Hacker News new | ask | show | jobs
by jeffbee 2145 days ago
The way that people underestimate the scale and complexity of Google's indexing always makes me chuckle. I'm especially fond of the idea that other parties will just wantonly copy it, like for research purposes or something.

Also I'm sorry to inform you that the way the index shards are produced, arranged in memory/on disk, and the manner in which they are queried and ranked are inextricably linked. You can't make a search-neutral index format that can be queried economically.

2 comments

Are you arguing that it's somehow impossible or technically unreasonable for a startup search engine to piggyback off google's search index in a similar way to how duckduckgo piggybacks off bing's search index?

And that the very idea that this could be made possible through law makes you chuckle?

I can't answer for OP but I can say it makes me chuckle too.

If the solution was purely to force Google to sell access to their index then yes it seems possible on the surface.

But as mentioned index and ranking are inextricably tied together.

Even if they weren't, no other organization is going to be able to produce search results comparable to Google using their index.
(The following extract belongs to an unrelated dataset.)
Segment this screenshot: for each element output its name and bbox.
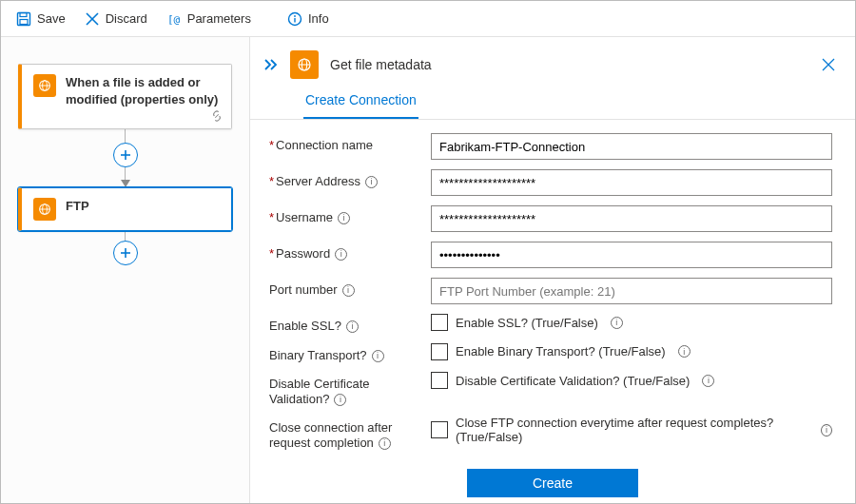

You're underestimating what goes on under the hood.

So then the answer (often in these conversations) becomes to open up the ranking algos too.

The problems with that are numerous so I'll just point out some of the bigger ones:

- Arms race: Search is a constant arms race between providers and 3rd parties trying to game the system. The minute you make the algos public, gamers win the race. Search result quality returns to the way it was in the 90's and stays that way until someone else comes up with proprietary algos that work (but is that even legal at this point in our thought experiment?)

- Motivation: If search is open and you therefore can't directly profit from your efforts to improve it (because you automatically give away anything you create to competitors) where is your motivation to keep innovating?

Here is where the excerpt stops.